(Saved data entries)
[Start of Attachment]
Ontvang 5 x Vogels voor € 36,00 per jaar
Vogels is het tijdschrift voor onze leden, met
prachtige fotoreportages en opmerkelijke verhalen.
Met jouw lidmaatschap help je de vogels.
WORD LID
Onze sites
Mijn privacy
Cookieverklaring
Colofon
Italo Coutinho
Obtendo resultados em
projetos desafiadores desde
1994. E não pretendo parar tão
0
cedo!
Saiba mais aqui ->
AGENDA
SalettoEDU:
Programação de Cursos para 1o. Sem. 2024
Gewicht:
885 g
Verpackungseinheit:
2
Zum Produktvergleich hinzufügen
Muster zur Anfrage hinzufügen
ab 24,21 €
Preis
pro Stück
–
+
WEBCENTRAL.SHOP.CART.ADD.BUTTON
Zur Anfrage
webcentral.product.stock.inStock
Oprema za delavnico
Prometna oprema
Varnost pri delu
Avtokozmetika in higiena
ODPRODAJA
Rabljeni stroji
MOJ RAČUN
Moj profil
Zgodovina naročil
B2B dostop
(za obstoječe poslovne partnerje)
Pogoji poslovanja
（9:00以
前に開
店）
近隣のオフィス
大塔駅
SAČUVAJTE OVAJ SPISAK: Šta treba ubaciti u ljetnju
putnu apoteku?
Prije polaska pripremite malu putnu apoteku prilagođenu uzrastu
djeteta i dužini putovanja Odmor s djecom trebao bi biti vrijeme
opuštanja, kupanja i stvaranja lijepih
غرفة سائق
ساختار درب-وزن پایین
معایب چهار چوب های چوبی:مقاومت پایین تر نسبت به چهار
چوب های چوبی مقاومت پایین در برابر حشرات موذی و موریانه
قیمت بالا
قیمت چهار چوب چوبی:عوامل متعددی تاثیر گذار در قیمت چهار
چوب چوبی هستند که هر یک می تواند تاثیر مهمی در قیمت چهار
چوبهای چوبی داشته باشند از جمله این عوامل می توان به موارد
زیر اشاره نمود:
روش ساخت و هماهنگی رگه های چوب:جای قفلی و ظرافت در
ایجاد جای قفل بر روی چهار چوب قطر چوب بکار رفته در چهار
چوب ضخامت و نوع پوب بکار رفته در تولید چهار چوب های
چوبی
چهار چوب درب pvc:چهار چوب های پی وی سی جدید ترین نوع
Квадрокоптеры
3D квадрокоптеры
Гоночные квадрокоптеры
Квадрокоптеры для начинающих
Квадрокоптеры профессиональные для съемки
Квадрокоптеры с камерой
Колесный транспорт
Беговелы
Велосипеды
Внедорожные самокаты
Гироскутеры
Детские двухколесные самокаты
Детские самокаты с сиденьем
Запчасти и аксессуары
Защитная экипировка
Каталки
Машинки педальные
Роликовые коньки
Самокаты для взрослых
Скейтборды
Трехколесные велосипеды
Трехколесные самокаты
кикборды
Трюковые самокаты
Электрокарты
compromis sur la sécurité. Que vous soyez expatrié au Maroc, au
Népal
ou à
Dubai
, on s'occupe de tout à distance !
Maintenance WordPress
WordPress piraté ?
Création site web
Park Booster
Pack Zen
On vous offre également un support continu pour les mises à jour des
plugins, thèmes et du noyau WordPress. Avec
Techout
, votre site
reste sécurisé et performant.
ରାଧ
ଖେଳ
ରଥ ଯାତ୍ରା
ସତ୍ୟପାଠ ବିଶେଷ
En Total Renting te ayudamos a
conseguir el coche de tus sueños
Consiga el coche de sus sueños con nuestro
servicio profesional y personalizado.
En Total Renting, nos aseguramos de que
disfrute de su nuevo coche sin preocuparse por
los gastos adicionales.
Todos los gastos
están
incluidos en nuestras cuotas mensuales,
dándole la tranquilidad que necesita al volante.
[End of Attachment]
* _WHAT IS REQUIRED_:
Output each line of the records above exactly.

* _EXERCISE RESULT_:
Ontvang 5 x Vogels voor € 36,00 per jaar
Vogels is het tijdschrift voor onze leden, met
prachtige fotoreportages en opmerkelijke verhalen.
Met jouw lidmaatschap help je de vogels.
WORD LID
Onze sites
Mijn privacy
Cookieverklaring
Colofon
Italo Coutinho
Obtendo resultados em
projetos desafiadores desde
1994. E não pretendo parar tão
0
cedo!
Saiba mais aqui ->
AGENDA
SalettoEDU:
Programação de Cursos para 1o. Sem. 2024
Gewicht:
885 g
Verpackungseinheit:
2
Zum Produktvergleich hinzufügen
Muster zur Anfrage hinzufügen
ab 24,21 €
Preis
pro Stück
–
+
WEBCENTRAL.SHOP.CART.ADD.BUTTON
Zur Anfrage
webcentral.product.stock.inStock
Oprema za delavnico
Prometna oprema
Varnost pri delu
Avtokozmetika in higiena
ODPRODAJA
Rabljeni stroji
MOJ RAČUN
Moj profil
Zgodovina naročil
B2B dostop
(za obstoječe poslovne partnerje)
Pogoji poslovanja
（9:00以
前に開
店）
近隣のオフィス
大塔駅
SAČUVAJTE OVAJ SPISAK: Šta treba ubaciti u ljetnju
putnu apoteku?
Prije polaska pripremite malu putnu apoteku prilagođenu uzrastu
djeteta i dužini putovanja Odmor s djecom trebao bi biti vrijeme
opuštanja, kupanja i stvaranja lijepih
غرفة سائق
ساختار درب-وزن پایین
معایب چهار چوب های چوبی:مقاومت پایین تر نسبت به چهار
چوب های چوبی مقاومت پایین در برابر حشرات موذی و موریانه
قیمت بالا
قیمت چهار چوب چوبی:عوامل متعددی تاثیر گذار در قیمت چهار
چوب چوبی هستند که هر یک می تواند تاثیر مهمی در قیمت چهار
چوبهای چوبی داشته باشند از جمله این عوامل می توان به موارد
زیر اشاره نمود:
روش ساخت و هماهنگی رگه های چوب:جای قفلی و ظرافت در
ایجاد جای قفل بر روی چهار چوب قطر چوب بکار رفته در چهار
چوب ضخامت و نوع پوب بکار رفته در تولید چهار چوب های
چوبی
چهار چوب درب pvc:چهار چوب های پی وی سی جدید ترین نوع
Квадрокоптеры
3D квадрокоптеры
Гоночные квадрокоптеры
Квадрокоптеры для начинающих
Квадрокоптеры профессиональные для съемки
Квадрокоптеры с камерой
Колесный транспорт
Беговелы
Велосипеды
Внедорожные самокаты
Гироскутеры
Детские двухколесные самокаты
Детские самокаты с сиденьем
Запчасти и аксессуары
Защитная экипировка
Каталки
Машинки педальные
Роликовые коньки
Самокаты для взрослых
Скейтборды
Трехколесные велосипеды
Трехколесные самокаты
кикборды
Трюковые самокаты
Электрокарты
compromis sur la sécurité. Que vous soyez expatrié au Maroc, au
Népal
ou à
Dubai
, on s'occupe de tout à distance !
Maintenance WordPress
WordPress piraté ?
Création site web
Park Booster
Pack Zen
On vous offre également un support continu pour les mises à jour des
plugins, thèmes et du noyau WordPress. Avec
Techout
, votre site
reste sécurisé et performant.
ରାଧ
ଖେଳ
ରଥ ଯାତ୍ରା
ସତ୍ୟପାଠ ବିଶେଷ
En Total Renting te ayudamos a
conseguir el coche de tus sueños
Consiga el coche de sus sueños con nuestro
servicio profesional y personalizado.
En Total Renting, nos aseguramos de que
disfrute de su nuevo coche sin preocuparse por
los gastos adicionales.
Todos los gastos
están
incluidos en nuestras cuotas mensuales,
dándole la tranquilidad que necesita al volante.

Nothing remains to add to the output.